● **EXERCISE DETAILS**
Print every line below. Match each one exactly.

++++++++++++++++++++

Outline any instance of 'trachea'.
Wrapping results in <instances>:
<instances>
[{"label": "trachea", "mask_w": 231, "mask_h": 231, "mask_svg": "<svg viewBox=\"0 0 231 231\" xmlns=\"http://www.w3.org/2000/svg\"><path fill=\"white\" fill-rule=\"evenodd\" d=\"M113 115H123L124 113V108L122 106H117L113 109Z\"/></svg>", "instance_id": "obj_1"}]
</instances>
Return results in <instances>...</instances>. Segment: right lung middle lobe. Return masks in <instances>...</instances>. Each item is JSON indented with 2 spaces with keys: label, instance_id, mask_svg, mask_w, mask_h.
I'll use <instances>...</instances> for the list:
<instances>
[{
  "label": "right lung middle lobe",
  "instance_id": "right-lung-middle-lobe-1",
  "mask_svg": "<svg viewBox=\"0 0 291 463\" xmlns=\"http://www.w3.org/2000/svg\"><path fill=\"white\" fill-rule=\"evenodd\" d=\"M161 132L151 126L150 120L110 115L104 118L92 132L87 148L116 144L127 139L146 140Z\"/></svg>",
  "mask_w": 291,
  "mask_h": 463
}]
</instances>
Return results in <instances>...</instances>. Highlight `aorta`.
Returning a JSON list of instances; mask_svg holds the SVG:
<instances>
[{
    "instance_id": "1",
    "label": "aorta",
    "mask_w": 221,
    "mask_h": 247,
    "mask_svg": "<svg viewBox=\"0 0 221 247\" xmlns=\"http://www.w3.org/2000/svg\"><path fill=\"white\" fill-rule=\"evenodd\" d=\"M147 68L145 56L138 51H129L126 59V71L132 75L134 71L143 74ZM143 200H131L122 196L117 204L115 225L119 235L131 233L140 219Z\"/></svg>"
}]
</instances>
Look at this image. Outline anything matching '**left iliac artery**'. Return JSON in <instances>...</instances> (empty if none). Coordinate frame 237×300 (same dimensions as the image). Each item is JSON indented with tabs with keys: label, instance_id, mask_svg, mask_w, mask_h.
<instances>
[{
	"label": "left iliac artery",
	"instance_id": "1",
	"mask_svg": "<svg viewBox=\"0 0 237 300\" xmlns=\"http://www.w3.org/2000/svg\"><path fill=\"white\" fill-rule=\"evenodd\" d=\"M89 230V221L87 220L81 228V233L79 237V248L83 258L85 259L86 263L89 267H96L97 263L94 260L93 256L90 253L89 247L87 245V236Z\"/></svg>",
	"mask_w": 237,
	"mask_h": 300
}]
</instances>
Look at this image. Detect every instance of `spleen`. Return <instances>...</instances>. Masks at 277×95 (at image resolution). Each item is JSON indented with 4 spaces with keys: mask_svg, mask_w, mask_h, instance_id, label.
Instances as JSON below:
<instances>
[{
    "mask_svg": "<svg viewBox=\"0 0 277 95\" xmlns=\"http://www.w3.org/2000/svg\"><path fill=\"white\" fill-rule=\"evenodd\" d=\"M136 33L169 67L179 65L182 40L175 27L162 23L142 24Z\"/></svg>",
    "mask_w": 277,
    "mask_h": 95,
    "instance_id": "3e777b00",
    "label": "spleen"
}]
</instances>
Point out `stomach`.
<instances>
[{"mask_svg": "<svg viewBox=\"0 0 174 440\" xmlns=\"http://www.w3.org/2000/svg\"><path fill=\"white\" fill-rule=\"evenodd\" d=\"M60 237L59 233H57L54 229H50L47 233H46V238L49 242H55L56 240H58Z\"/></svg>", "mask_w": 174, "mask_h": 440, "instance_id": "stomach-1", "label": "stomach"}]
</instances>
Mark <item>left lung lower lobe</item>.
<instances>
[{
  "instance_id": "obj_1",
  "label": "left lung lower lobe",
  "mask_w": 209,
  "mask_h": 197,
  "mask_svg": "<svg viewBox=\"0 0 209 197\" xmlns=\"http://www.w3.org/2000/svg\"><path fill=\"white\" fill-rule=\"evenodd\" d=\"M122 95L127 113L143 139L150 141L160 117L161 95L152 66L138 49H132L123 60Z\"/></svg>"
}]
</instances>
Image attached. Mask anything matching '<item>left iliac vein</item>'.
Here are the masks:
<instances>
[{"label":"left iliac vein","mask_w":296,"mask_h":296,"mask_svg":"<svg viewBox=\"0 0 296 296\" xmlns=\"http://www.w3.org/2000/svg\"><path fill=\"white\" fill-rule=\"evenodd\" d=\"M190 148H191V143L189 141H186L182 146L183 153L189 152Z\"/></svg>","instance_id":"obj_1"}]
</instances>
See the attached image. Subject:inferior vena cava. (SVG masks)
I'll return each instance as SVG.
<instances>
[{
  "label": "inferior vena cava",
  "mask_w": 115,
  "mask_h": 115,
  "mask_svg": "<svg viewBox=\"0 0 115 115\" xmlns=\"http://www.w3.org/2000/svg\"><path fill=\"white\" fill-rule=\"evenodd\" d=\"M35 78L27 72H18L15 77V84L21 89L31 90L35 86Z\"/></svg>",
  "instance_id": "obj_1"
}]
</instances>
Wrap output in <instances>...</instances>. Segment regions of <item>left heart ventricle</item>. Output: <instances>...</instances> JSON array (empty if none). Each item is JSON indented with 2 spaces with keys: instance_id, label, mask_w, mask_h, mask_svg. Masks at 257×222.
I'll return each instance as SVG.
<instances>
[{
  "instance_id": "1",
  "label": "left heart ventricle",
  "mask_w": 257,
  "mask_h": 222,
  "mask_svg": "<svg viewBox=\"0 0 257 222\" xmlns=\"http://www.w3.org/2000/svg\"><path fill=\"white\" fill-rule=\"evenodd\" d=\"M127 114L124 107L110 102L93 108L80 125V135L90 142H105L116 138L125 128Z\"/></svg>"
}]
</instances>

++++++++++++++++++++

● **EXERCISE SOLUTION**
Outline any instance of 'trachea'.
Wrapping results in <instances>:
<instances>
[{"label": "trachea", "mask_w": 231, "mask_h": 231, "mask_svg": "<svg viewBox=\"0 0 231 231\" xmlns=\"http://www.w3.org/2000/svg\"><path fill=\"white\" fill-rule=\"evenodd\" d=\"M113 115H123L124 113V108L122 106H117L113 109Z\"/></svg>", "instance_id": "obj_1"}]
</instances>
Return results in <instances>...</instances>. Segment: right lung middle lobe. Return masks in <instances>...</instances>. Each item is JSON indented with 2 spaces with keys: label, instance_id, mask_svg, mask_w, mask_h.
I'll use <instances>...</instances> for the list:
<instances>
[{
  "label": "right lung middle lobe",
  "instance_id": "right-lung-middle-lobe-1",
  "mask_svg": "<svg viewBox=\"0 0 291 463\" xmlns=\"http://www.w3.org/2000/svg\"><path fill=\"white\" fill-rule=\"evenodd\" d=\"M161 132L151 126L150 120L110 115L104 118L92 132L87 148L116 144L127 139L146 140Z\"/></svg>",
  "mask_w": 291,
  "mask_h": 463
}]
</instances>
Return results in <instances>...</instances>. Highlight `aorta`.
Returning a JSON list of instances; mask_svg holds the SVG:
<instances>
[{
    "instance_id": "1",
    "label": "aorta",
    "mask_w": 221,
    "mask_h": 247,
    "mask_svg": "<svg viewBox=\"0 0 221 247\" xmlns=\"http://www.w3.org/2000/svg\"><path fill=\"white\" fill-rule=\"evenodd\" d=\"M147 68L145 56L138 51H129L126 59V71L132 75L134 71L143 74ZM143 200H131L122 196L117 204L115 225L119 235L131 233L140 219Z\"/></svg>"
}]
</instances>
Look at this image. Outline anything matching '**left iliac artery**'. Return JSON in <instances>...</instances> (empty if none). Coordinate frame 237×300 (same dimensions as the image). Each item is JSON indented with tabs with keys: label, instance_id, mask_svg, mask_w, mask_h.
<instances>
[{
	"label": "left iliac artery",
	"instance_id": "1",
	"mask_svg": "<svg viewBox=\"0 0 237 300\" xmlns=\"http://www.w3.org/2000/svg\"><path fill=\"white\" fill-rule=\"evenodd\" d=\"M89 230V221L87 220L81 228V233L79 237V248L83 258L85 259L86 263L89 267H96L97 263L94 260L93 256L90 253L89 247L87 245V236Z\"/></svg>",
	"mask_w": 237,
	"mask_h": 300
}]
</instances>
Look at this image. Detect every instance of `spleen`. Return <instances>...</instances>. Masks at 277×95 (at image resolution). Each item is JSON indented with 4 spaces with keys: mask_svg, mask_w, mask_h, instance_id, label.
Instances as JSON below:
<instances>
[{
    "mask_svg": "<svg viewBox=\"0 0 277 95\" xmlns=\"http://www.w3.org/2000/svg\"><path fill=\"white\" fill-rule=\"evenodd\" d=\"M136 33L169 67L179 65L182 40L175 27L162 23L142 24Z\"/></svg>",
    "mask_w": 277,
    "mask_h": 95,
    "instance_id": "3e777b00",
    "label": "spleen"
}]
</instances>
Point out `stomach`.
<instances>
[{"mask_svg": "<svg viewBox=\"0 0 174 440\" xmlns=\"http://www.w3.org/2000/svg\"><path fill=\"white\" fill-rule=\"evenodd\" d=\"M60 237L59 233H57L54 229H50L47 233H46V238L49 242H55L56 240H58Z\"/></svg>", "mask_w": 174, "mask_h": 440, "instance_id": "stomach-1", "label": "stomach"}]
</instances>
Mark <item>left lung lower lobe</item>.
<instances>
[{
  "instance_id": "obj_1",
  "label": "left lung lower lobe",
  "mask_w": 209,
  "mask_h": 197,
  "mask_svg": "<svg viewBox=\"0 0 209 197\" xmlns=\"http://www.w3.org/2000/svg\"><path fill=\"white\" fill-rule=\"evenodd\" d=\"M122 95L127 113L143 139L150 141L160 117L161 95L152 66L138 49H132L123 60Z\"/></svg>"
}]
</instances>
Image attached. Mask anything matching '<item>left iliac vein</item>'.
Here are the masks:
<instances>
[{"label":"left iliac vein","mask_w":296,"mask_h":296,"mask_svg":"<svg viewBox=\"0 0 296 296\" xmlns=\"http://www.w3.org/2000/svg\"><path fill=\"white\" fill-rule=\"evenodd\" d=\"M190 148H191V143L189 141H186L182 146L183 153L189 152Z\"/></svg>","instance_id":"obj_1"}]
</instances>
See the attached image. Subject:inferior vena cava. (SVG masks)
I'll return each instance as SVG.
<instances>
[{
  "label": "inferior vena cava",
  "mask_w": 115,
  "mask_h": 115,
  "mask_svg": "<svg viewBox=\"0 0 115 115\" xmlns=\"http://www.w3.org/2000/svg\"><path fill=\"white\" fill-rule=\"evenodd\" d=\"M35 78L27 72H18L15 77V84L21 89L31 90L35 86Z\"/></svg>",
  "instance_id": "obj_1"
}]
</instances>
Wrap output in <instances>...</instances>. Segment regions of <item>left heart ventricle</item>. Output: <instances>...</instances> JSON array (empty if none). Each item is JSON indented with 2 spaces with keys: instance_id, label, mask_w, mask_h, mask_svg. Masks at 257×222.
I'll return each instance as SVG.
<instances>
[{
  "instance_id": "1",
  "label": "left heart ventricle",
  "mask_w": 257,
  "mask_h": 222,
  "mask_svg": "<svg viewBox=\"0 0 257 222\" xmlns=\"http://www.w3.org/2000/svg\"><path fill=\"white\" fill-rule=\"evenodd\" d=\"M127 114L124 107L110 102L93 108L80 125V135L90 142H105L116 138L125 128Z\"/></svg>"
}]
</instances>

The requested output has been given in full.